Even if it felt like she was just humouring me, it was nice. "You are dating that! It's still me!"

"Huh. Honestly, it's hard to even recognise you like this. It'd feel weird calling you-"

"Yeah! It would feel weird to still go by my real name, like, while I'm dressed like this. We should probably come up with a girl name to use in the mean-time. Just while I'm dressed like a girl, right?"

Leah was stunned by my sudden assertion, but managed to reply. "Yeah, I guess so. Hmmm, maybe we could go with-"
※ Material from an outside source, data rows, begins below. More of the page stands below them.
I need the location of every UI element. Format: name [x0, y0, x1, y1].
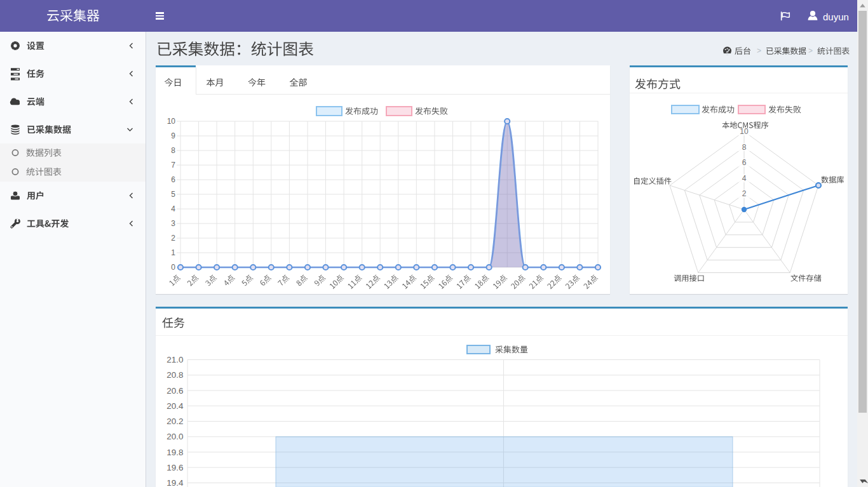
svg-text:20.2: 20.2 — [166, 417, 183, 426]
svg-text:21.0: 21.0 — [166, 355, 183, 364]
svg-text:duyun: duyun — [823, 11, 849, 22]
svg-text:1: 1 — [171, 248, 175, 257]
svg-text:7: 7 — [171, 161, 175, 170]
svg-text:5: 5 — [171, 190, 175, 199]
svg-text:8: 8 — [742, 143, 747, 152]
svg-text:0: 0 — [171, 263, 175, 272]
svg-text:10: 10 — [740, 127, 749, 136]
svg-text:4: 4 — [171, 204, 175, 213]
svg-text:6: 6 — [171, 175, 175, 184]
svg-text:20.0: 20.0 — [166, 432, 183, 441]
svg-text:10: 10 — [167, 117, 176, 126]
svg-text:19.6: 19.6 — [166, 463, 183, 472]
svg-text:>: > — [757, 46, 761, 55]
svg-text:20.4: 20.4 — [166, 401, 184, 411]
svg-text:20.6: 20.6 — [166, 386, 183, 396]
svg-text:19.8: 19.8 — [166, 448, 183, 457]
svg-text:19.4: 19.4 — [166, 478, 184, 487]
svg-text:4: 4 — [742, 174, 747, 183]
svg-text:9: 9 — [171, 131, 175, 140]
svg-text:8: 8 — [171, 146, 175, 155]
svg-text:3: 3 — [171, 219, 175, 228]
svg-text:>: > — [808, 46, 813, 55]
svg-text:2: 2 — [742, 189, 747, 198]
svg-text:2: 2 — [171, 234, 175, 243]
svg-text:20.8: 20.8 — [166, 370, 183, 380]
svg-text:6: 6 — [742, 158, 747, 167]
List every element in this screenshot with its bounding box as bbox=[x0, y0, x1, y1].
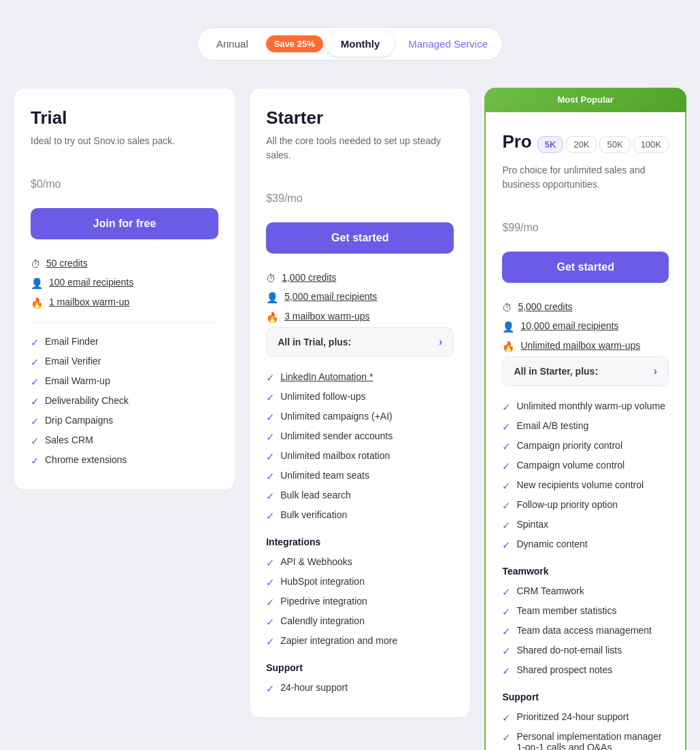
email-recipients-icon: 👤 bbox=[266, 292, 279, 304]
vol-100k[interactable]: 100K bbox=[633, 136, 669, 153]
vol-50k[interactable]: 50K bbox=[599, 136, 630, 153]
check-icon: ✓ bbox=[502, 645, 511, 658]
trial-core-features: ⏱ 50 credits 👤 100 email recipients 🔥 1 … bbox=[31, 254, 218, 313]
list-item: ✓Deliverability Check bbox=[31, 392, 218, 411]
list-item: ✓Team data access management bbox=[502, 621, 669, 641]
teamwork-list: ✓CRM Teamwork ✓Team member statistics ✓T… bbox=[502, 582, 669, 681]
starter-period: /mo bbox=[284, 192, 303, 204]
managed-service-tab[interactable]: Managed Service bbox=[397, 31, 499, 56]
credits-icon: ⏱ bbox=[502, 302, 512, 313]
list-item: ✓Shared do-not-email lists bbox=[502, 641, 669, 661]
list-item: ✓CRM Teamwork bbox=[502, 582, 669, 602]
check-icon: ✓ bbox=[502, 421, 511, 433]
list-item: ✓Unlimited sender accounts bbox=[266, 427, 454, 447]
starter-credits: ⏱ 1,000 credits bbox=[266, 269, 454, 288]
vol-5k[interactable]: 5K bbox=[537, 136, 564, 153]
check-icon: ✓ bbox=[266, 431, 275, 443]
billing-toggle[interactable]: Annual Save 25% Monthly Managed Service bbox=[197, 27, 503, 61]
check-icon: ✓ bbox=[502, 586, 511, 598]
warmup-icon: 🔥 bbox=[502, 341, 515, 353]
pro-support-header: Support bbox=[502, 692, 669, 702]
starter-support-header: Support bbox=[266, 662, 454, 673]
pro-price: $99/mo bbox=[502, 205, 669, 238]
check-icon: ✓ bbox=[502, 665, 511, 677]
starter-plan-desc: All the core tools needed to set up stea… bbox=[266, 134, 454, 163]
pro-core-features: ⏱ 5,000 credits 👤 10,000 email recipient… bbox=[502, 298, 669, 356]
list-item: ✓Shared prospect notes bbox=[502, 661, 669, 681]
integrations-header: Integrations bbox=[266, 536, 454, 547]
volume-tabs[interactable]: 5K 20K 50K 100K bbox=[537, 136, 669, 153]
vol-20k[interactable]: 20K bbox=[566, 136, 597, 153]
list-item: ✓Follow-up priority option bbox=[502, 496, 669, 515]
starter-feature-list: ✓LinkedIn Automation * ✓Unlimited follow… bbox=[266, 368, 454, 526]
pro-all-in-box[interactable]: All in Starter, plus: › bbox=[502, 356, 669, 386]
annual-tab[interactable]: Annual bbox=[201, 31, 263, 56]
trial-email-link[interactable]: 100 email recipients bbox=[49, 277, 134, 288]
email-recipients-icon: 👤 bbox=[502, 321, 515, 333]
check-icon: ✓ bbox=[31, 337, 39, 349]
trial-email-recipients: 👤 100 email recipients bbox=[31, 273, 218, 293]
pro-email-link[interactable]: 10,000 email recipients bbox=[520, 320, 618, 331]
starter-warmup-link[interactable]: 3 mailbox warm-ups bbox=[284, 311, 369, 322]
trial-warmup-link[interactable]: 1 mailbox warm-up bbox=[49, 296, 129, 307]
list-item: ✓Prioritized 24-hour support bbox=[502, 708, 669, 728]
check-icon: ✓ bbox=[266, 636, 275, 648]
list-item: ✓Bulk lead search bbox=[266, 486, 454, 506]
pro-feature-list: ✓Unlimited monthly warm-up volume ✓Email… bbox=[502, 397, 669, 555]
trial-credits-link[interactable]: 50 credits bbox=[46, 258, 88, 269]
check-icon: ✓ bbox=[266, 471, 275, 483]
list-item: ✓Unlimited follow-ups bbox=[266, 388, 454, 407]
check-icon: ✓ bbox=[266, 596, 275, 609]
list-item: ✓Campaign volume control bbox=[502, 456, 669, 476]
pro-cta-button[interactable]: Get started bbox=[502, 252, 669, 283]
list-item: ✓Spintax bbox=[502, 515, 669, 535]
warmup-icon: 🔥 bbox=[266, 311, 279, 324]
list-item: ✓Personal implementation manager 1-on-1 … bbox=[502, 728, 669, 750]
monthly-tab[interactable]: Monthly bbox=[326, 31, 395, 56]
pro-period: /mo bbox=[520, 222, 539, 233]
pro-warmup-link[interactable]: Unlimited mailbox warm-ups bbox=[520, 340, 640, 351]
list-item: ✓New recipients volume control bbox=[502, 476, 669, 496]
starter-email-link[interactable]: 5,000 email recipients bbox=[284, 291, 377, 302]
starter-all-in-label: All in Trial, plus: bbox=[278, 337, 351, 347]
check-icon: ✓ bbox=[266, 683, 275, 695]
check-icon: ✓ bbox=[502, 539, 511, 551]
check-icon: ✓ bbox=[266, 616, 275, 628]
check-icon: ✓ bbox=[31, 356, 39, 369]
teamwork-header: Teamwork bbox=[502, 566, 669, 577]
check-icon: ✓ bbox=[266, 490, 275, 502]
list-item: ✓HubSpot integration bbox=[266, 573, 454, 592]
save-badge: Save 25% bbox=[266, 35, 323, 52]
check-icon: ✓ bbox=[502, 626, 511, 638]
starter-price: $39/mo bbox=[266, 176, 454, 209]
starter-warmup: 🔥 3 mailbox warm-ups bbox=[266, 307, 454, 327]
trial-price: $0/mo bbox=[31, 162, 218, 194]
check-icon: ✓ bbox=[266, 372, 275, 384]
check-icon: ✓ bbox=[266, 557, 275, 569]
starter-support-list: ✓24-hour support bbox=[266, 679, 454, 698]
check-icon: ✓ bbox=[31, 376, 39, 388]
list-item: ✓24-hour support bbox=[266, 679, 454, 698]
check-icon: ✓ bbox=[502, 460, 511, 473]
list-item: ✓Drip Campaigns bbox=[31, 411, 218, 431]
list-item: ✓Team member statistics bbox=[502, 602, 669, 621]
check-icon: ✓ bbox=[266, 411, 275, 424]
starter-credits-link[interactable]: 1,000 credits bbox=[282, 272, 336, 283]
pro-credits: ⏱ 5,000 credits bbox=[502, 298, 669, 317]
starter-email-recipients: 👤 5,000 email recipients bbox=[266, 288, 454, 307]
linkedin-link[interactable]: LinkedIn Automation * bbox=[280, 371, 373, 382]
list-item: ✓Calendly integration bbox=[266, 612, 454, 632]
pro-email-recipients: 👤 10,000 email recipients bbox=[502, 317, 669, 337]
starter-cta-button[interactable]: Get started bbox=[266, 222, 454, 254]
list-item: ✓Unlimited mailbox rotation bbox=[266, 447, 454, 466]
list-item: ✓Email A/B testing bbox=[502, 417, 669, 437]
list-item: ✓API & Webhooks bbox=[266, 553, 454, 573]
trial-plan-desc: Ideal to try out Snov.io sales pack. bbox=[31, 134, 218, 148]
trial-cta-button[interactable]: Join for free bbox=[31, 208, 218, 239]
check-icon: ✓ bbox=[266, 392, 275, 404]
starter-all-in-box[interactable]: All in Trial, plus: › bbox=[266, 327, 454, 357]
pro-credits-link[interactable]: 5,000 credits bbox=[518, 301, 572, 312]
check-icon: ✓ bbox=[502, 441, 511, 453]
popular-badge: Most Popular bbox=[558, 95, 614, 105]
check-icon: ✓ bbox=[31, 455, 39, 467]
"Penny!" That was entirely too fast! And now she's gonna get curious as to why you had that name already prepared, and you're gonna have to tell her you came up with it as a kid just in case a wizard turned you into a girl so you would have a girl name ready just in case. "J- Uh- Just like, as a random name that popped into my head. Just then. I didn't already have that name in mind."

"Heh, okay, Penny. In that case, are you ready to leave?" I felt embers in my heart stir at the use of that name, as if it were an invocation.

"Y- Uh- Yuh-huh!"

"Alright then, my lovely girlfriend Penny," She proffered her arm to me, and I felt my brain go numb. "Shall we?"